The Brookhaven supervisor said that he agreed with many Smithtown residents that the proposed development goes against the town’s draft master plan, and he feels the traffic and environmental impact reviews have been insufficient.

He added 300 feet from the property is the Stony Brook Historic District and therefore Brookhaven resources will be used by those traveling to and from the development, and Stony Brook Harbor would be in jeopardy due to the sewage treatment plant.

Natalie Weinstein, a St. James business owner since 1985 and resident since 1973, said in earlier years the town’s administration wasn’t open to progress but the new one since 2017 has been. Weinstein added that no matter how residents feel about the plan, they all love St. James.

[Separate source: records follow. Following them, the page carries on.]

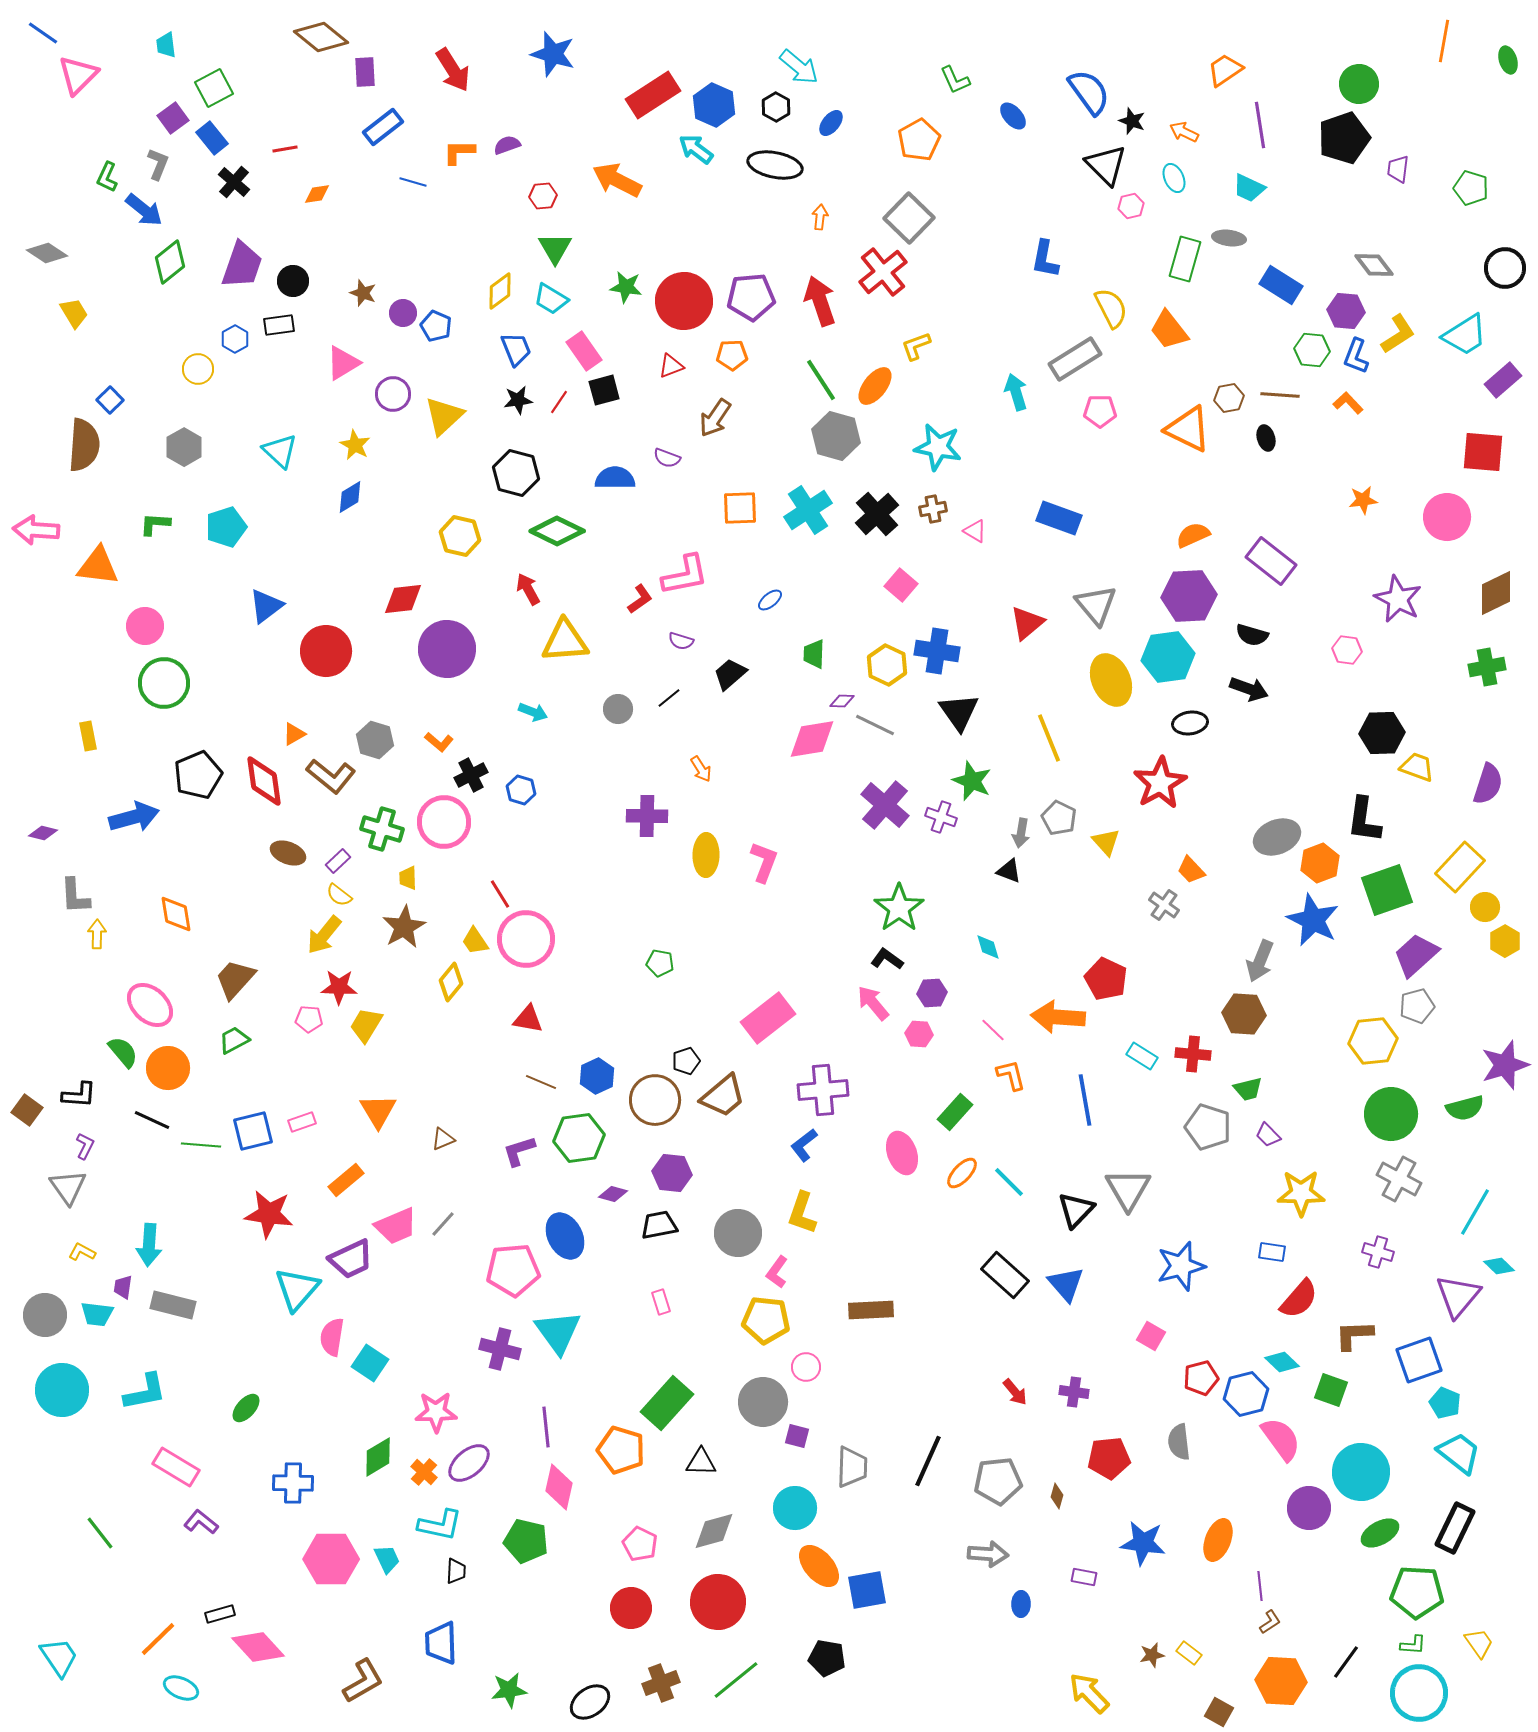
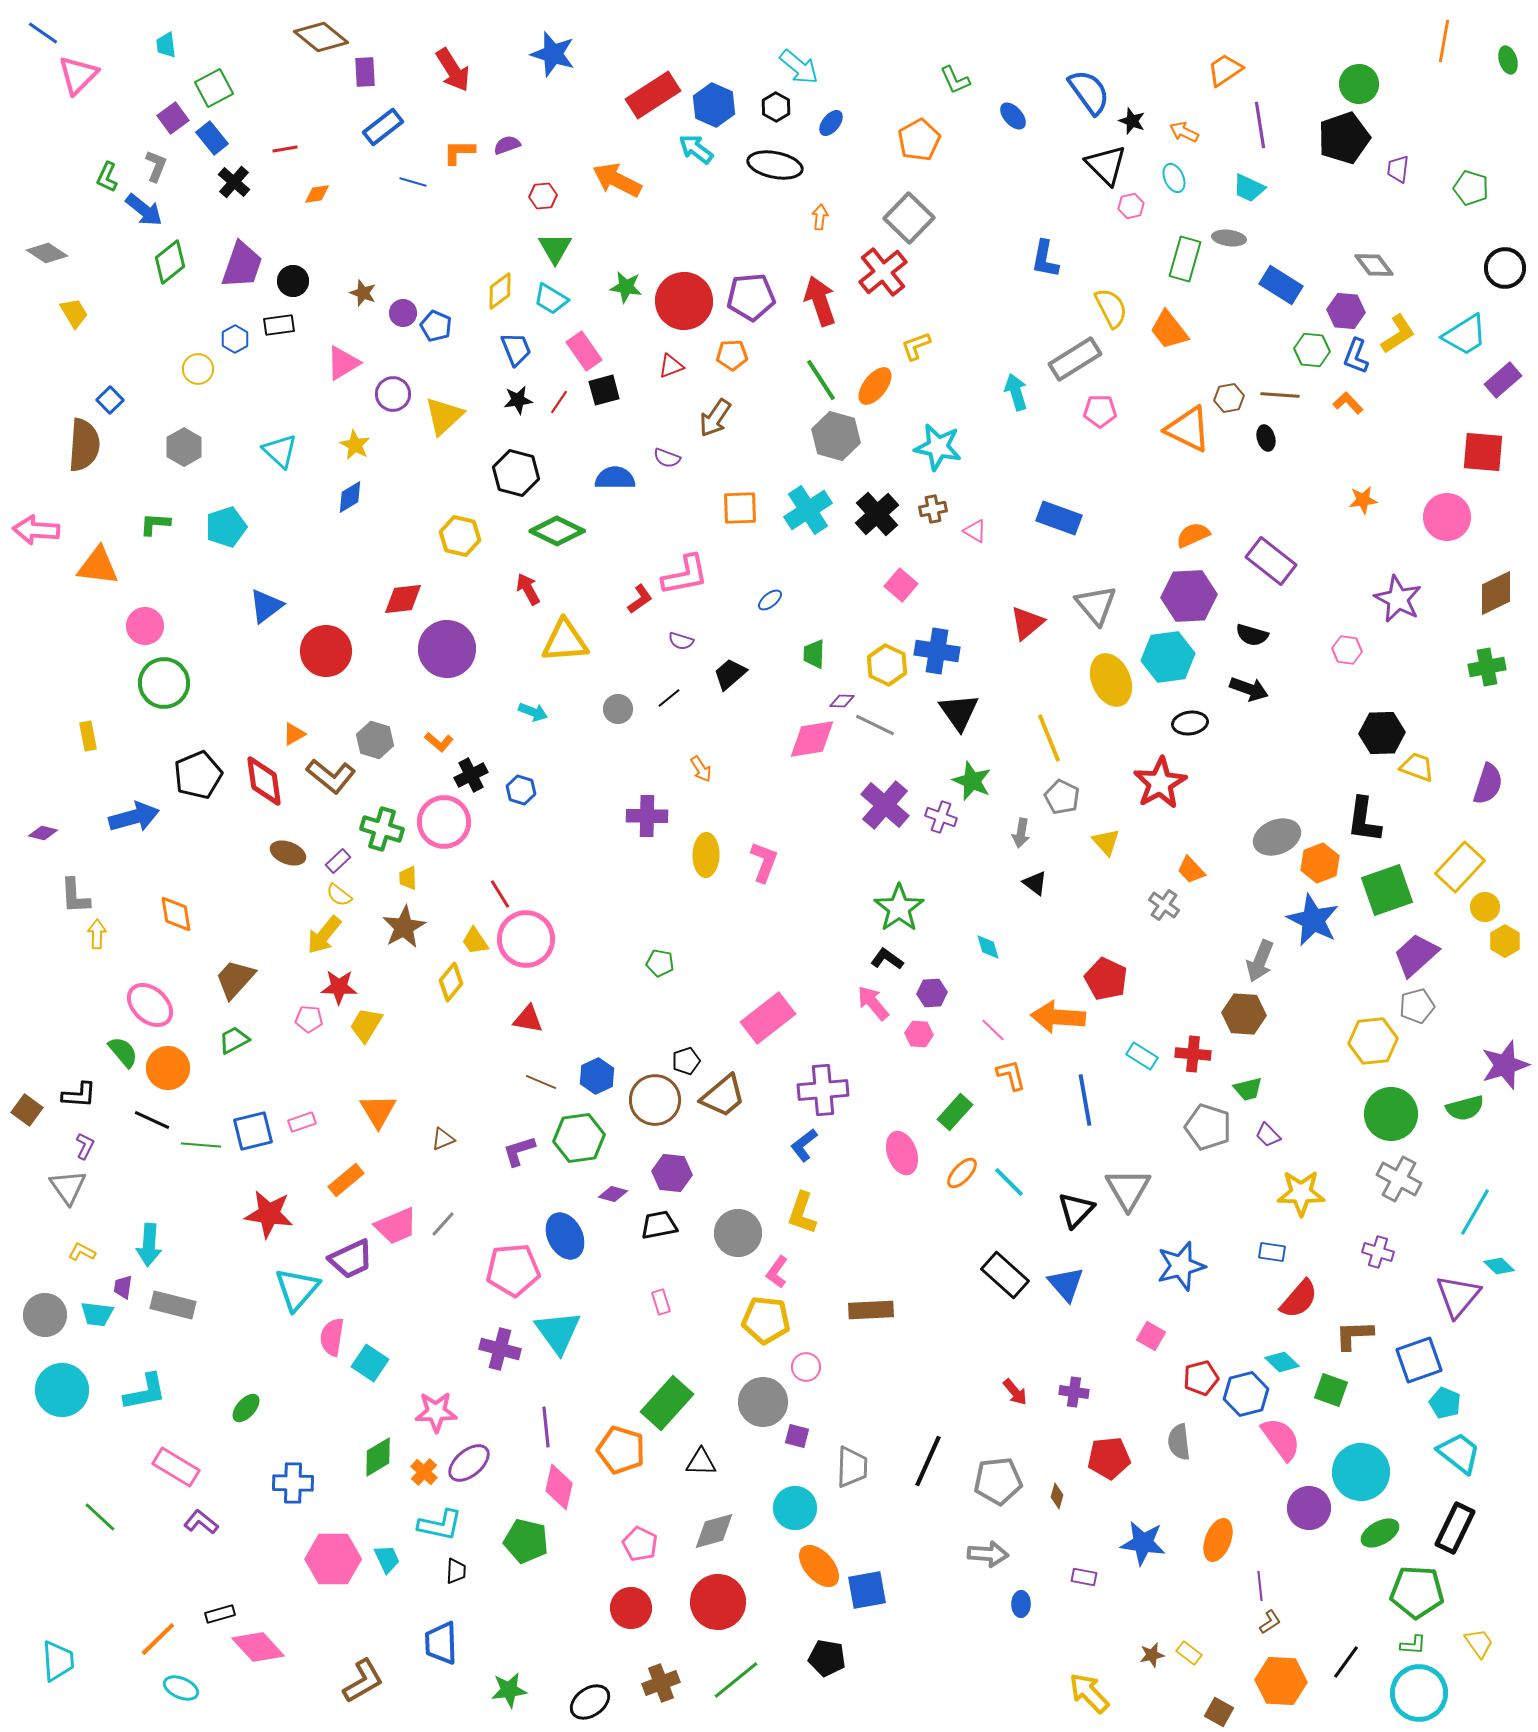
gray L-shape at (158, 164): moved 2 px left, 2 px down
gray pentagon at (1059, 818): moved 3 px right, 21 px up
black triangle at (1009, 871): moved 26 px right, 12 px down; rotated 16 degrees clockwise
green line at (100, 1533): moved 16 px up; rotated 9 degrees counterclockwise
pink hexagon at (331, 1559): moved 2 px right
cyan trapezoid at (59, 1657): moved 1 px left, 4 px down; rotated 30 degrees clockwise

“I think that we all are looking at it from a different vantage point,” she said. “I, as a business owner and someone who has been actively involved in creating change in the Lake Avenue historic business district, sees the value of things that occur that are well controlled and well documented.”

Nicole Garguilo, Smithtown public information officer, said in a phone interview, that it’s important to remember the plan is conceptual in order to determine the possible impacts if the property was developed. The preliminary subdivision application approval is just the beginning of the process as no development is approved or pending at this time.

Once a lot is bought, the owners will also be required to go through the land use process, which will include presenting site plans and going through the environmental process.

She added it could be up to six months for Gyrodyne to file its final application with the town.

Updated April 6 to reflect comments from public hearing.